Club History

2018 Israeli team

By: Ilya Shtulman

Do you have a home field where you practice or play regularly?
We’ve had most of our friendly matches at Ramp Playground, and on weekends, practice at Penn Park.

What made you interested in participating in the Unity Cup?
It is an amazing tournament to followers of soccer, both playing and watching. The fact that the city provides for hundreds of players to come and play while representing their country is amazing. I have heard of many tournaments around the world, but never like this one.

What was your favorite moment from last year’s tournament?
Going to Ramp Playground and watching Brazil vs. Ukraine. With many fans and players, it looked like much more than just a game of amateur soccer players.

How did your team come together?
Through word of mouth, Facebook, and people bringing their friends along.

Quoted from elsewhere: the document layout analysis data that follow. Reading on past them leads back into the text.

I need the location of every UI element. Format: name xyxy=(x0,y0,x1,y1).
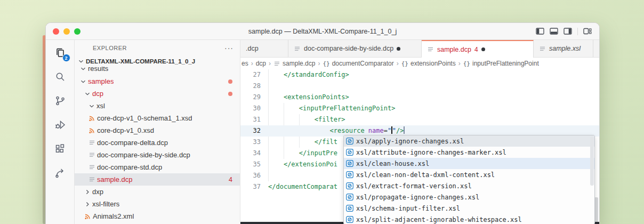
suggest-item-label: xsl/propagate-ignore-changes.xsl xyxy=(356,194,479,201)
tab-sample-xsl[interactable]: sample.xsl xyxy=(534,40,593,57)
tree-item-label: doc-compare-delta.dcp xyxy=(97,139,168,147)
tree-item-doc-compare-side-by-side-dcp[interactable]: doc-compare-side-by-side.dcp xyxy=(75,149,240,161)
suggest-item-xsl-apply-ignore-changes-xsl[interactable]: xsl/apply-ignore-changes.xsl xyxy=(344,135,594,147)
project-root-item[interactable]: DELTAXML-XML-COMPARE-11_1_0_J xyxy=(75,56,240,67)
code-line-27[interactable]: 27 </standardConfig> xyxy=(240,69,599,81)
tree-item-animals2-xml[interactable]: Animals2.xml xyxy=(75,210,240,222)
vscode-window: sample.dcp — DeltaXML-XML-Compare-11_1_0… xyxy=(45,22,600,224)
code-line-text xyxy=(261,170,268,181)
tab--dcp[interactable]: .dcp xyxy=(240,40,288,57)
tab-doc-compare-side-by-side-dcp[interactable]: doc-compare-side-by-side.dcp xyxy=(288,40,422,57)
tab-bar: .dcpdoc-compare-side-by-side.dcpsample.d… xyxy=(240,40,599,58)
tree-item-label: doc-compare-std.dcp xyxy=(97,163,162,171)
tab-sample-dcp[interactable]: sample.dcp4 xyxy=(422,40,534,58)
breadcrumb-separator-icon: › xyxy=(397,60,399,67)
tree-item-doc-compare-std-dcp[interactable]: doc-compare-std.dcp xyxy=(75,161,240,173)
tree-item-label: Animals2.xml xyxy=(93,212,134,220)
problems-count-badge: 4 xyxy=(229,176,232,183)
breadcrumb-item-inputpreflatteningpoint[interactable]: {}inputPreFlatteningPoint xyxy=(463,60,539,67)
suggest-widget: xsl/apply-ignore-changes.xslxsl/attribut… xyxy=(343,135,595,224)
activity-item-explorer[interactable]: 2 xyxy=(52,45,68,60)
suggest-item-label: xsl/extract-format-version.xsl xyxy=(356,182,472,190)
editor-actions: ··· xyxy=(593,40,600,57)
tree-item-samples[interactable]: samples xyxy=(75,75,240,87)
tree-item-doc-compare-delta-dcp[interactable]: doc-compare-delta.dcp xyxy=(75,137,240,149)
tree-item-xsl-filters[interactable]: xsl-filters xyxy=(75,198,240,210)
zoom-button[interactable] xyxy=(74,28,80,35)
close-button[interactable] xyxy=(53,28,59,35)
breadcrumb-separator-icon: › xyxy=(318,60,320,67)
breadcrumb-item-documentcomparator[interactable]: {}documentComparator xyxy=(323,60,393,67)
breadcrumb-item-extensionpoints[interactable]: {}extensionPoints xyxy=(401,60,456,67)
txt-file-icon xyxy=(539,45,546,52)
tab-label: sample.xsl xyxy=(549,45,581,52)
activity-item-run-debug[interactable] xyxy=(52,117,68,132)
title-bar[interactable]: sample.dcp — DeltaXML-XML-Compare-11_1_0… xyxy=(46,23,599,40)
breadcrumb-label: dcp xyxy=(256,60,266,67)
suggest-item-xsl-extract-format-version-xsl[interactable]: xsl/extract-format-version.xsl xyxy=(344,180,594,191)
code-line-text: </extensionPoi xyxy=(261,159,337,170)
value-suggestion-icon xyxy=(346,160,353,167)
xml-file-icon xyxy=(83,213,92,220)
activity-item-search[interactable] xyxy=(52,69,68,84)
breadcrumb-item-dcp[interactable]: dcp xyxy=(256,60,266,67)
suggest-item-xsl-attribute-ignore-changes-marker-xsl[interactable]: xsl/attribute-ignore-changes-marker.xsl xyxy=(344,147,594,158)
tree-item-results[interactable]: results xyxy=(75,67,240,75)
tree-item-core-dcp-v1-0-schema1-1-xsd[interactable]: core-dcp-v1_0-schema1_1.xsd xyxy=(75,112,240,124)
tab-problems-badge: 4 xyxy=(474,46,478,53)
tree-item-label: core-dcp-v1_0-schema1_1.xsd xyxy=(97,114,192,122)
tree-item-dxp[interactable]: dxp xyxy=(75,186,240,198)
suggest-item-label: xsl/clean-non-delta-dxml-content.xsl xyxy=(356,171,495,179)
tree-item-core-dcp-v1-0-xsd[interactable]: core-dcp-v1_0.xsd xyxy=(75,124,240,137)
tree-item-label: dcp xyxy=(92,90,103,98)
explorer-more-button[interactable]: ··· xyxy=(224,44,234,52)
minimize-button[interactable] xyxy=(63,28,70,35)
tab-label: sample.dcp xyxy=(437,46,471,53)
code-line-30[interactable]: 30 <inputPreFlatteningPoint> xyxy=(240,103,599,114)
suggest-item-xsl-clean-house-xsl[interactable]: xsl/clean-house.xsl xyxy=(344,158,594,169)
activity-item-share[interactable] xyxy=(52,165,68,180)
txt-file-icon xyxy=(427,46,434,53)
explorer-panel: EXPLORER ··· DELTAXML-XML-COMPARE-11_1_0… xyxy=(75,40,240,224)
suggest-item-label: xsl/apply-ignore-changes.xsl xyxy=(356,138,464,145)
breadcrumb-item-es[interactable]: es xyxy=(241,60,248,67)
suggest-item-xsl-propagate-ignore-changes-xsl[interactable]: xsl/propagate-ignore-changes.xsl xyxy=(344,191,594,203)
layout-panel-button[interactable] xyxy=(550,28,558,35)
value-suggestion-icon xyxy=(346,182,353,189)
code-line-28[interactable]: 28 xyxy=(240,81,599,92)
layout-sidebar-left-button[interactable] xyxy=(536,28,544,35)
symbol-object-icon: {} xyxy=(401,60,408,67)
tree-item-sample-dcp[interactable]: sample.dcp4 xyxy=(75,173,240,186)
titlebar-separator xyxy=(577,28,578,35)
layout-sidebar-right-button[interactable] xyxy=(564,28,572,35)
chevron-right-icon xyxy=(83,189,91,195)
line-number: 32 xyxy=(240,125,261,137)
activity-item-extensions[interactable] xyxy=(52,141,68,156)
code-line-text: </filt xyxy=(261,137,337,148)
code-line-29[interactable]: 29 <extensionPoints> xyxy=(240,92,599,103)
value-suggestion-icon xyxy=(346,149,353,156)
breadcrumb-item-sample-dcp[interactable]: sample.dcp xyxy=(273,60,315,67)
activity-item-source-control[interactable] xyxy=(52,93,68,108)
txt-file-icon xyxy=(87,176,96,183)
tree-item-dcp[interactable]: dcp xyxy=(75,87,240,100)
suggest-item-xsl-clean-non-delta-dxml-content-xsl[interactable]: xsl/clean-non-delta-dxml-content.xsl xyxy=(344,169,594,180)
tree-item-label: core-dcp-v1_0.xsd xyxy=(97,126,154,134)
activity-bar: 2 xyxy=(46,40,75,224)
tree-item-xsl[interactable]: xsl xyxy=(75,100,240,112)
suggest-item-xsl-schema-input-filter-xsl[interactable]: xsl/schema-input-filter.xsl xyxy=(344,203,594,214)
code-line-text: </standardConfig> xyxy=(261,69,349,81)
customize-layout-button[interactable] xyxy=(583,28,592,35)
code-line-31[interactable]: 31 <filter> xyxy=(240,114,599,125)
chevron-down-icon xyxy=(83,91,91,97)
suggest-scrollbar[interactable] xyxy=(590,137,594,186)
breadcrumb-separator-icon: › xyxy=(458,60,461,67)
line-number: 31 xyxy=(240,114,261,125)
line-number: 36 xyxy=(240,170,261,181)
code-line-text: </inputPre xyxy=(261,148,337,159)
suggest-list: xsl/apply-ignore-changes.xslxsl/attribut… xyxy=(344,135,594,224)
breadcrumb-label: sample.dcp xyxy=(283,60,315,67)
value-suggestion-icon xyxy=(346,194,353,201)
suggest-item-xsl-split-adjacent-ignorable-whitespace-xsl[interactable]: xsl/split-adjacent-ignorable-whitespace.… xyxy=(344,214,594,224)
line-number: 28 xyxy=(240,81,261,92)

Can you tell us a bit about the rest of your team?
Our team perfectly represents the Jewish community of Philadelphia and is a microcosm of the State of Israel. We have American Jews, Irsaeli Jews, and Russian Jews. We vary is age from 19 to mid-40s, all with the goal of playing in blue and white and representing the state of Israel. I like to say, we are the second Israel National Team in the world.

What does soccer mean to your community?
In Israel, soccer is the most popular sport. Unfortunately, the National Team has not qualified for a major tournament since 1970. We really are the only other Israeli in the world that represents the colors and the country. All of the players on the team follow soccer in some degree and love it, and are happy to take part in the Unity Cup for a second year.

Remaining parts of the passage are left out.